The Trickery Behind the Budget/Debt Ceiling Deal

It comes as no surprise to my readers that the Senate and the House passed a last-minute bill to reopen the government and increase the debt ceiling. In my October 8 E-Letter, I stated:

In short, I do not believe the government will default on its debt on October 17. Nor do I believe that one penny of the interest on the national debt will fail to be paid on that day or those thereafter.

The Republicans caved on just about all of their demands – not surprising either – and their approval ratings are the lowest ever recorded by Gallup at only 28%.

As you’ve probably heard by now, the bill passed late last night is only a temporary deal to fund the government through mid-January, so a new showdown will begin by the end of the year. We may as well get used to these periodic circuses presented by the idiots in Washington.

What is really interesting and troubling about the bill passed last night is that it SUSPENDSALL LIMITS on federal spending and the debt ceiling until next year.

Rather than passing a specific “continuing resolution” that would fund the government by a certain amount, lawmakers decided to use specific dates instead. The bill will fund the government until January 15 – no matter how much the government spends between now and then.

Likewise, the debt ceiling is suspended until February 7. Put differently, there is no debt ceiling, period, from now until the first Friday in February next year. This means that the Treasury can borrow whatever it needs to fund government obligations until then, in any amount.
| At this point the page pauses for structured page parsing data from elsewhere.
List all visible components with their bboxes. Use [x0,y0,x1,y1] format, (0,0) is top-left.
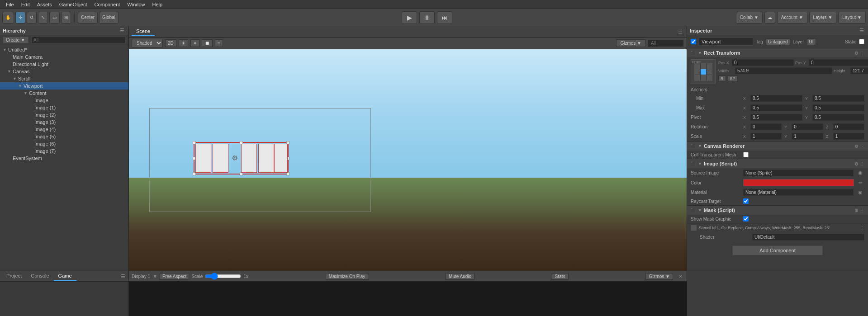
menu-gameobject[interactable]: GameObject [56,1,91,8]
rect-options[interactable]: ⚙ ⋮ [854,51,864,56]
skybox-toggle[interactable]: 🔲 [202,39,213,47]
tree-item-main-camera[interactable]: Main Camera [0,53,128,61]
tab-project[interactable]: Project [2,271,26,281]
pivot-y-input[interactable] [812,114,864,121]
static-checkbox[interactable] [859,39,864,44]
bottom-menu-icon[interactable]: ☰ [119,274,127,279]
scale-z-input[interactable] [833,133,864,140]
anchor-preset-visual[interactable]: center [691,59,716,84]
tab-scene[interactable]: Scene [132,28,155,36]
tool-move[interactable]: ✛ [15,12,25,24]
tree-item-directional-light[interactable]: Directional Light [0,61,128,68]
shader-input[interactable] [752,234,864,241]
add-component-button[interactable]: Add Component [732,245,823,255]
tree-item-image4[interactable]: Image (4) [0,126,128,133]
show-mask-checkbox[interactable] [743,216,749,222]
tree-item-image5[interactable]: Image (5) [0,133,128,140]
mask-script-options[interactable]: ⚙ ⋮ [854,208,864,213]
aspect-dropdown[interactable]: Free Aspect [160,273,189,280]
handle-br[interactable] [286,172,289,175]
fx-toggle[interactable]: ✦ [190,39,199,47]
tool-hand[interactable]: ✋ [2,12,14,24]
menu-component[interactable]: Component [90,1,123,8]
layer-dropdown[interactable]: UI [807,38,816,45]
object-name-input[interactable] [699,38,753,46]
tree-item-content[interactable]: ▼ Content [0,90,128,97]
image-script-options[interactable]: ⚙ ⋮ [854,161,864,166]
tree-item-image2[interactable]: Image (2) [0,111,128,118]
canvas-renderer-options[interactable]: ⚙ ⋮ [854,144,864,149]
menu-edit[interactable]: Edit [18,1,33,8]
tree-item-image[interactable]: Image [0,97,128,104]
hierarchy-search[interactable] [31,37,126,43]
scale-slider[interactable] [205,273,241,280]
account-dropdown[interactable]: Account ▼ [777,12,807,24]
create-dropdown[interactable]: Create ▼ [3,37,28,43]
scale-y-input[interactable] [792,133,823,140]
tool-scale[interactable]: ⤡ [38,12,48,24]
width-input[interactable] [735,67,832,74]
rotation-z-input[interactable] [833,123,864,130]
height-input[interactable] [850,67,868,74]
menu-help[interactable]: Help [148,1,166,8]
tree-item-image1[interactable]: Image (1) [0,104,128,111]
canvas-renderer-header[interactable]: ⬛ ▼ Canvas Renderer ⚙ ⋮ [687,141,868,151]
fog-toggle[interactable]: ≡ [215,39,223,47]
handle-bc[interactable] [240,172,243,175]
pos-y-input[interactable] [809,59,868,66]
pos-x-input[interactable] [732,59,794,66]
tree-item-eventsystem[interactable]: EventSystem [0,155,128,162]
bp-btn[interactable]: BP [728,75,738,82]
scene-menu-icon[interactable]: ☰ [677,29,684,35]
space-btn[interactable]: Global [99,12,119,24]
anchor-max-x[interactable] [750,104,802,111]
material-picker[interactable]: ◉ [856,189,864,195]
2d-toggle[interactable]: 2D [165,39,176,47]
scene-canvas[interactable]: ⚙ [129,49,687,271]
stats-btn[interactable]: Stats [552,273,569,280]
scale-x-input[interactable] [750,133,782,140]
layers-dropdown[interactable]: Layers ▼ [809,12,837,24]
layout-dropdown[interactable]: Layout ▼ [838,12,866,24]
shading-dropdown[interactable]: Shaded [132,39,163,47]
play-button[interactable]: ▶ [402,11,417,24]
tree-item-untitled[interactable]: ▼ Untitled* [0,46,128,53]
object-enabled-checkbox[interactable] [691,39,696,44]
anchor-max-y[interactable] [812,104,864,111]
tab-console[interactable]: Console [26,271,53,281]
mute-audio-btn[interactable]: Mute Audio [446,273,474,280]
tree-item-image6[interactable]: Image (6) [0,140,128,147]
cloud-btn[interactable]: ☁ [764,12,775,24]
tool-rotate[interactable]: ↺ [27,12,37,24]
handle-bl[interactable] [193,172,196,175]
scene-search-input[interactable] [648,39,684,47]
tree-item-scroll[interactable]: ▼ Scroll [0,75,128,82]
tag-dropdown[interactable]: Untagged [766,38,790,45]
menu-file[interactable]: File [2,1,18,8]
step-button[interactable]: ⏭ [437,11,452,24]
pivot-btn[interactable]: Center [78,12,98,24]
game-gizmos-dropdown[interactable]: Gizmos ▼ [645,273,673,280]
source-image-picker[interactable]: ◉ [856,170,864,176]
tree-item-viewport[interactable]: ▼ Viewport [0,82,128,90]
tree-item-image7[interactable]: Image (7) [0,147,128,155]
image-script-header[interactable]: ⬛ ▼ Image (Script) ⚙ ⋮ [687,159,868,168]
tool-rect[interactable]: ▭ [49,12,60,24]
tree-item-canvas[interactable]: ▼ Canvas [0,68,128,75]
cull-transparent-checkbox[interactable] [743,152,749,157]
anchor-min-y[interactable] [812,95,864,102]
hierarchy-menu-icon[interactable]: ☰ [119,28,126,33]
menu-assets[interactable]: Assets [33,1,56,8]
maximize-on-play-btn[interactable]: Maximize On Play [326,273,369,280]
r-btn[interactable]: R [718,75,726,82]
color-swatch[interactable] [743,179,854,186]
rect-transform-header[interactable]: ⬛ ▼ Rect Transform ⚙ ⋮ [687,48,868,57]
color-picker-icon[interactable]: ✏ [857,180,864,186]
lighting-toggle[interactable]: ☀ [179,39,188,47]
pivot-x-input[interactable] [750,114,802,121]
stencil-options[interactable]: ⋮ [860,226,864,231]
tab-game[interactable]: Game [54,271,76,281]
gizmos-dropdown[interactable]: Gizmos ▼ [616,39,645,47]
rotation-y-input[interactable] [792,123,823,130]
mask-script-header[interactable]: ⬛ ▼ Mask (Script) ⚙ ⋮ [687,206,868,215]
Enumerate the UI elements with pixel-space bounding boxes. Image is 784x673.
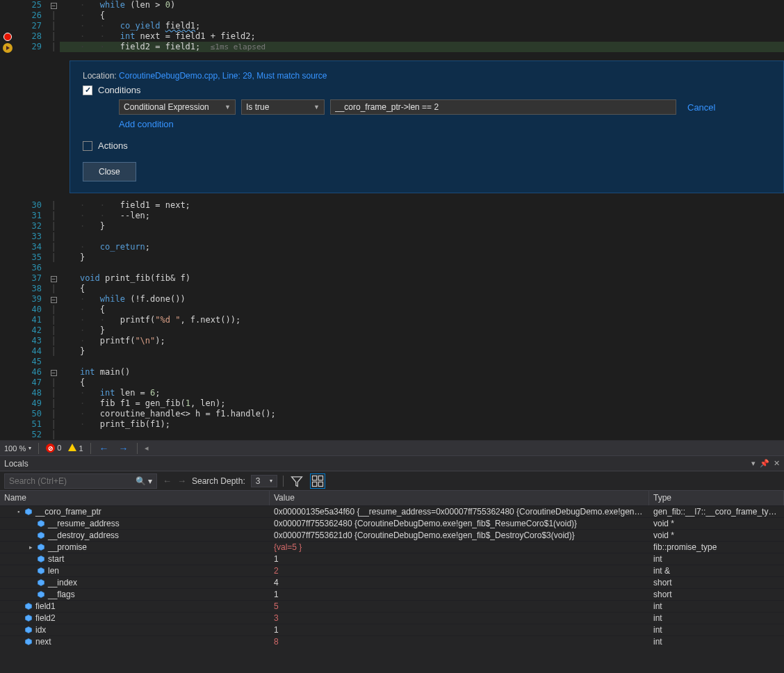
svg-marker-12 <box>26 603 32 610</box>
zoom-level[interactable]: 100 %▾ <box>4 444 31 453</box>
filter-icon[interactable] <box>289 473 304 489</box>
condition-operator-dropdown[interactable]: Is true▼ <box>241 99 325 115</box>
svg-marker-9 <box>38 568 44 574</box>
svg-rect-0 <box>313 476 317 480</box>
view-mode-icon[interactable] <box>310 473 325 489</box>
conditions-checkbox[interactable] <box>83 86 92 95</box>
locals-row[interactable]: __destroy_address0x00007ff7553621d0 {Cor… <box>0 529 784 541</box>
code-editor-top[interactable]: 2526272829−││││ · while (len > 0) · { · … <box>0 0 784 54</box>
add-condition-link[interactable]: Add condition <box>119 119 174 129</box>
window-dropdown-icon[interactable]: ▾ <box>751 459 756 468</box>
locals-row[interactable]: idx1int <box>0 624 784 635</box>
locals-panel-title: Locals ▾ 📌 ✕ <box>0 455 784 471</box>
locals-search-box[interactable]: 🔍 ▾ <box>4 473 157 489</box>
svg-marker-14 <box>26 627 32 633</box>
nav-caret-icon: ◂ <box>145 444 149 453</box>
warning-count[interactable]: 1 <box>68 444 83 453</box>
locals-toolbar: 🔍 ▾ ← → Search Depth: 3▾ <box>0 471 784 490</box>
location-label: Location: <box>83 71 117 81</box>
error-count[interactable]: ⊘ 0 <box>46 444 61 453</box>
close-icon[interactable]: ✕ <box>774 459 780 468</box>
condition-type-dropdown[interactable]: Conditional Expression▼ <box>119 99 236 115</box>
cancel-link[interactable]: Cancel <box>687 102 715 113</box>
svg-marker-11 <box>38 592 44 598</box>
actions-label: Actions <box>98 140 128 151</box>
code-editor-bottom[interactable]: 3031323334353637383940414243444546474849… <box>0 200 784 440</box>
locals-row[interactable]: field15int <box>0 600 784 612</box>
column-type[interactable]: Type <box>649 491 784 505</box>
svg-marker-8 <box>38 556 44 562</box>
locals-search-input[interactable] <box>5 476 131 486</box>
search-next-icon[interactable]: → <box>177 476 186 486</box>
search-depth-label: Search Depth: <box>192 476 245 486</box>
svg-marker-6 <box>38 533 44 539</box>
close-button[interactable]: Close <box>83 162 136 181</box>
column-value[interactable]: Value <box>270 491 649 505</box>
svg-rect-1 <box>319 476 323 480</box>
locals-row[interactable]: __flags1short <box>0 588 784 600</box>
search-icon[interactable]: 🔍 ▾ <box>131 476 156 486</box>
svg-marker-13 <box>26 615 32 622</box>
location-link[interactable]: CoroutineDebugDemo.cpp, Line: 29, Must m… <box>119 71 327 81</box>
svg-rect-2 <box>313 482 317 486</box>
column-name[interactable]: Name <box>0 491 270 505</box>
locals-row[interactable]: start1int <box>0 553 784 565</box>
locals-title-text: Locals <box>4 459 28 469</box>
svg-marker-7 <box>38 544 44 551</box>
svg-marker-10 <box>38 580 44 586</box>
search-depth-dropdown[interactable]: 3▾ <box>251 475 278 487</box>
nav-forward-icon[interactable]: → <box>117 443 130 454</box>
nav-back-icon[interactable]: ← <box>98 443 111 454</box>
actions-checkbox[interactable] <box>83 141 92 151</box>
search-prev-icon[interactable]: ← <box>163 476 172 486</box>
locals-grid-body[interactable]: ▪__coro_frame_ptr0x00000135e5a34f60 {__r… <box>0 505 784 673</box>
svg-marker-4 <box>26 509 32 515</box>
svg-marker-5 <box>38 521 44 527</box>
conditions-label: Conditions <box>98 85 140 95</box>
locals-row[interactable]: ▪__coro_frame_ptr0x00000135e5a34f60 {__r… <box>0 505 784 517</box>
locals-row[interactable]: next8int <box>0 635 784 647</box>
locals-row[interactable]: __index4short <box>0 576 784 588</box>
breakpoint-settings-panel: Location: CoroutineDebugDemo.cpp, Line: … <box>70 60 784 193</box>
editor-status-bar: 100 %▾ ⊘ 0 1 ← → ◂ <box>0 440 784 455</box>
svg-marker-15 <box>26 639 32 645</box>
locals-grid-header: Name Value Type <box>0 490 784 505</box>
locals-row[interactable]: field23int <box>0 612 784 624</box>
locals-row[interactable]: ▸__promise{val=5 }fib::promise_type <box>0 541 784 553</box>
condition-expression-input[interactable] <box>330 99 676 115</box>
locals-row[interactable]: len2int & <box>0 565 784 576</box>
svg-rect-3 <box>319 482 323 486</box>
pin-icon[interactable]: 📌 <box>760 459 769 468</box>
locals-row[interactable]: __resume_address0x00007ff755362480 {Coro… <box>0 517 784 529</box>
As far as I can tell, this is unprecedented. It certainly has not happened in the last 30 years under presidents Reagan, Bush 41, Clinton, Bush 43 and even in the 2011 budget battle on President Obama’s watch.

debt-debate

The details are still sketchy, but it appears that the Senate and the House could still pass new bills (assuming they can both agree) that could take away this unlimited borrowing ability and prevent the Treasury from spending more money, other than to cover existing debts.

But how likely is that to happen? Not very. And even if Congress could muster the will to pass such a bill to restrict unlimited spending, Obama can veto it. A two-thirds vote is required in both houses of Congress to override the president’s veto.

Whether you are a Democrat, Republican or Independent – liberal or conservative – this budget/debt ceiling legislation should concern you! It may very well be the first step in eliminating any statutory limit on government spending and debt.

As the credit rating agencies start to figure this out, I don’t think they will be happy, and it could lead to more credit rating downgrades for the US. I’ll stay on top of this and keep you apprised.

Bottom Line: Political fights over taxing and spending will persist over the next few months and probably longer. The risk of another government shutdown and doubts about the government’s borrowing authority remain. Businesses and consumers may still spend and invest at the same cautious pace they have since the Great Recession officially ended more than four years ago.

But then again, maybe they won’t.

Most forecasters I read are already lowering their estimates for economic growth for the 4Q and for all of 2014. I’ll have more to say on that in Tuesday’s E-Letter.